B. Lewis diyor ki (Yirminci yüzyılın ilk yarısı içinr); “Londra Üniversitesi kurallarına göre Bizans tarihi okumadan Ortadoğu tarihi öğrenemezdiniz.” Bu kuralı sadece basit bir konu dağılımı meselesi olmaktan çok, Ortadoğu’ya nasıl bakılmasına dair güçlü bir idrakin, epistemolojik ve ontolojik bir kişilik inşasının yöntemlerinden biri olarak okumalı.
Yine o dönemin Oxford Üniversitesi yaklaşımına göre;“Modern tarih Roma’nın düşüşüyle başlatılırdı.” Oxford hocalarının modernitenin bilinen anlamda ne zaman başladığına dair yaygın kanaati paylaşıyor olsalar da tarihin şemalandırılması, anlamlandırılmasına kendi kurumsal yaklaşımını ilan ediyor. Kudüs, Atina, Roma da şekillenen bir uygarlığı ya da uygarlık şemasını akademik formata sokuyor. Bu arka planla tarih yapılıyor.

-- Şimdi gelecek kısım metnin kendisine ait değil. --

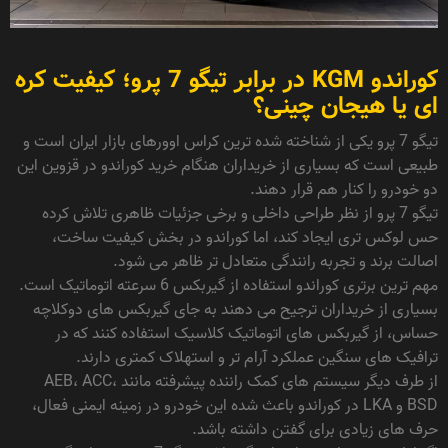
کوراندو KGM در برابر تیگو 7 پرو؛ کیفیت کره
ای یا هیجان چینی؟
تیگو 7 پرو یکی از شناخته شده ترین کراس اوورهای بازار ایران است و
طبیعی است که بسیاری از خریداران هنگام خرید کوراندو در قزوین این
دو خودرو را کنار هم قرار دهند.
تیگو 7 پرو از نظر طراحی داخلی و برخی جزئیات ظاهری تلاش کرده
حس لوکس تری ایجاد کند، اما کوراندو در بخش کیفیت ساخت،
اصالت برند و تجربه رانندگی متعادل تر ظاهر می شود.
مهم ترین برتری کوراندو استفاده از گیربکس 6 سرعته اتوماتیک است.
بسیاری از خریداران ترجیح می دهند به جای گیربکس های دوکلاچه
حساس، از گیربکس های اتوماتیک کلاسیک استفاده کنند که در
ترافیک های سنگین عملکرد آرام تر و استهلاک کمتری دارند.
از طرف دیگر سیستم های کمک راننده پیشرفته مانند AEB، ACC،
BSD و LKA در کوراندو باعث شده این خودرو در زمینه ایمنی فعال،
حرف های زیادی برای گفتن داشته باشد.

Bir medeniyet zamanı, tarihi yorumlayabilme bilincidir. Bu hal somut gerçekliğe tekabüliyetinden çok medeniyet idrakine karşılık gelir.. Lewis’in Ortadoğu tarihçisi olarak iyi yetişmiş olmasına, hakim olduğu dillere ve ulaştığı kaynaklara rağmen yorumlarındaki yanlılık onun geldiği dini kültürel ve epistemolojik çerçeveden bağımsız değil.. Nitekim üniversiteyi bıraktıktan sonra akademik kayıt olmadan yazdığı eserler ( “Hata neredeydi?” mesela) tam bir oryantalist önyargı manifestosudur.
Benzer önyargı kişisel tanıklıklarını anlatırken İslam ülkelerindeki izlenimlerinde olaylara yaklaşımında tüm çıplaklığıyla görülüyor. Zaten oryantalizm dediğimiz disiplin önyargıların, ideolojik bakışın şekillendirildiği literatür yekünü, bakış açısı…. Oryantalistler pek çok ilmi çalışmaya imza atsalar da seçtikleri konu ve en önemlisi cevabını aradıkları sorulara bakıldığında bilinçli önyargı sezilir.
Tarih nelerin ne zaman nasıl olduğunun bilgisi verir, tarihçinin hatıraları ise inşa edilen tarihin mutfağını, malzemesini hepsinden önemlisi bunu hazırlayan aşcının maharetini, kişiliğini yani tarihin arka sokaklarını görmemizi sağlar.